The Magic of Lapland

On Tuesday I had the opportunity to go to
Ateneum , the Finnish National Gallery, to see
the Magic of Lapland exhibition.
It shows Lapland in art 
from the 1800s until today 
through almost 150 works of art
by 46 artists.

Two artists inspired me more than the others:

Reidar Särestöniemi 1925-1981
was born and spent most of his life in Kittilä.
He studied art in Helsinki and Paris,
traveled widely and depicted Lapland at different times of the year.

He supported nature conservation and the following 
borrowed quote was carved on his gravestone:
What befalls the land befalls the land's children. 
The rivers are our brothers. 
Animals, trees and people all breathe the same air.
If all the beasts were gone, 
man would die from a great loneliness of the spirit. 
For whatever happens to the beasts, 
soon happens to man; all things are connected.
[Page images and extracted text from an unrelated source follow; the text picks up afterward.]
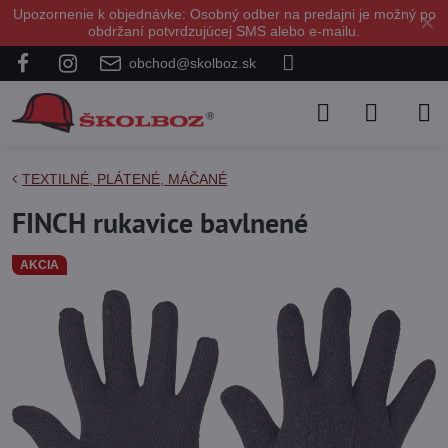
Upozornenie k objednávke: Osobný odber na predajni je možný po
✕
obdržaní potvrdzujúcej SMS alebo e-mailu.
obchod@skolboz.sk
TEXTILNÉ, PLÁTENÉ, MÁČANÉ
FINCH rukavice bavlnené
AKCIA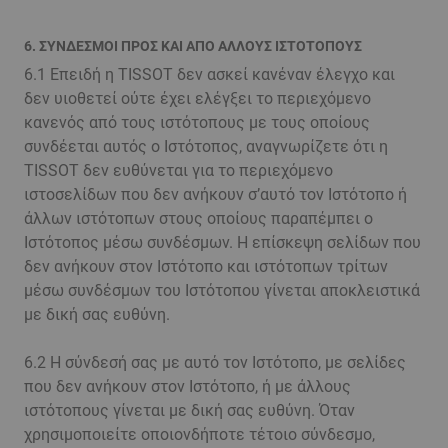
6. ΣΥΝΔΕΣΜΟΙ ΠΡΟΣ ΚΑΙ ΑΠΟ ΑΛΛΟΥΣ ΙΣΤΟΤΟΠΟΥΣ
6.1 Επειδή η TISSOT δεν ασκεί κανέναν έλεγχο και
δεν υιοθετεί ούτε έχει ελέγξει το περιεχόμενο
κανενός από τους ιστότοπους με τους οποίους
συνδέεται αυτός ο Ιστότοπος, αναγνωρίζετε ότι η
TISSOT δεν ευθύνεται για το περιεχόμενο
ιστοσελίδων που δεν ανήκουν σ’αυτό τον Ιστότοπο ή
άλλων ιστότοπων στους οποίους παραπέμπει ο
Ιστότοπος μέσω συνδέσμων. Η επίσκεψη σελίδων που
δεν ανήκουν στον Ιστότοπο και ιστότοπων τρίτων
μέσω συνδέσμων του Ιστότοπου γίνεται αποκλειστικά
με δική σας ευθύνη.
6.2 Η σύνδεσή σας με αυτό τον Ιστότοπο, με σελίδες
που δεν ανήκουν στον Ιστότοπο, ή με άλλους
ιστότοπους γίνεται με δική σας ευθύνη. Όταν
χρησιμοποιείτε οποιονδήποτε τέτοιο σύνδεσμο,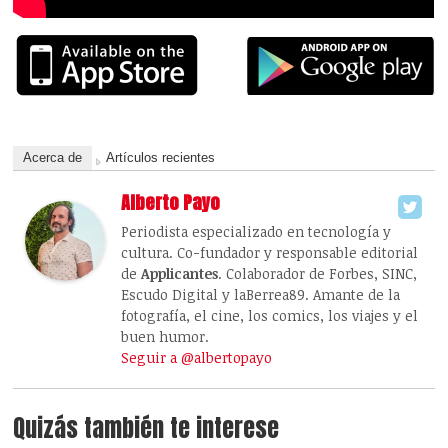
Acerca de
Artículos recientes
Alberto Payo
Periodista especializado en tecnología y
cultura. Co-fundador y responsable editorial
de
Applicantes
. Colaborador de Forbes, SINC,
Escudo Digital y laBerrea89. Amante de la
fotografía, el cine, los comics, los viajes y el
buen humor.
Seguir a @albertopayo
Quizás también te interese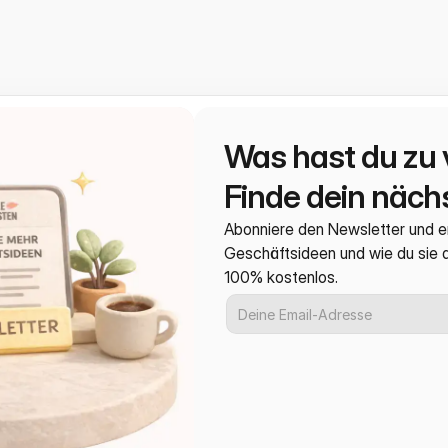
Was hast du zu 
Finde dein nächs
Abonniere den Newsletter und e
Geschäftsideen und wie du sie
100% kostenlos.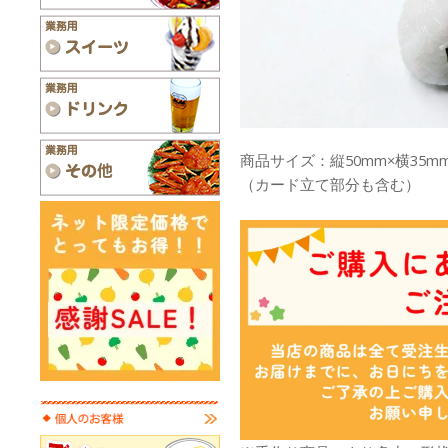
商品サイズ：縦50mm×横35mm
（カード立て部分も含む）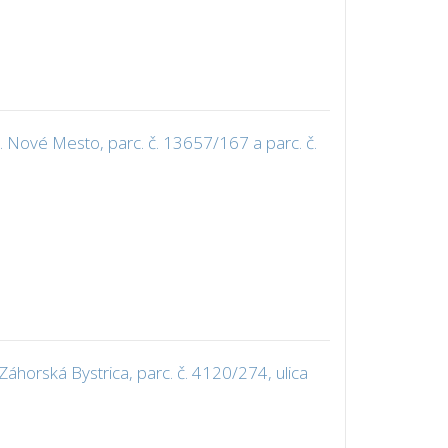
 Nové Mesto, parc. č. 13657/167 a parc. č.
áhorská Bystrica, parc. č. 4120/274, ulica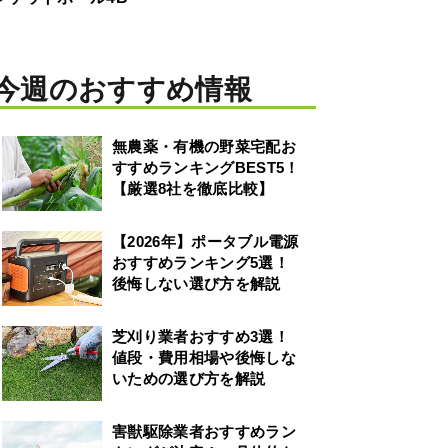
今週のおすすめ情報
無農薬・有機の野菜宅配お
すすめランキングBEST5！
【厳選8社を徹底比較】
【2026年】ポータブル電源
おすすめランキング5選！
後悔しない選び方を解説
芝刈り業者おすすめ3選！
値段・費用相場や後悔しな
いための選び方を解説
害獣駆除業者おすすめラン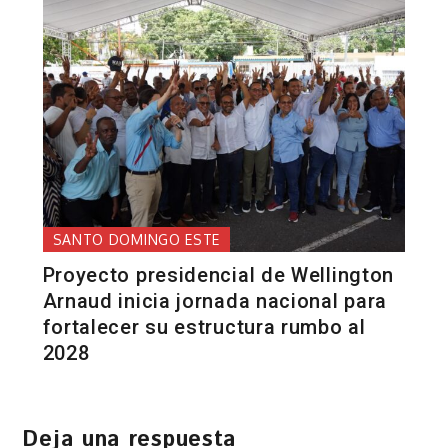
SANTO DOMINGO ESTE
Proyecto presidencial de Wellington
Arnaud inicia jornada nacional para
fortalecer su estructura rumbo al
2028
Deja una respuesta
Andreas Alariesto 1900-1989
was a self-taught artist who wanted to
teach the younger generations about
past times in Lapland through paintings,
photographs, stories, poems, sculptures
and miniature models.

The following tale goes with the painting above:
This shows how the Lapplander sets off in autumn to bring in the 
first reindeer for slaughter. He searches for a long time in the forest 
but it sometimes happens that the animal he thinks is best 
suited is standing on top of some rock or on the edge of 
a ravine, as in this picture. Then the Lapp thinks to himself  
'That would be just the thing, but if it's not used to people 
it might take fright and fall into the ravine'. But he throws 
his lasso even so, trusting to his own skill, and – just like here – 
the reindeer doesn't fall into the ravine, though it is a dangerous looking 
place. He manages to grab it firmly before it can fall. 
This picture illustrates that situation.


  1. These are wonderful. It's lovely to see art I've never seen before. Thank you for that.

  2. Thank you LeAnn, I'm glad you enjoyed the paintings!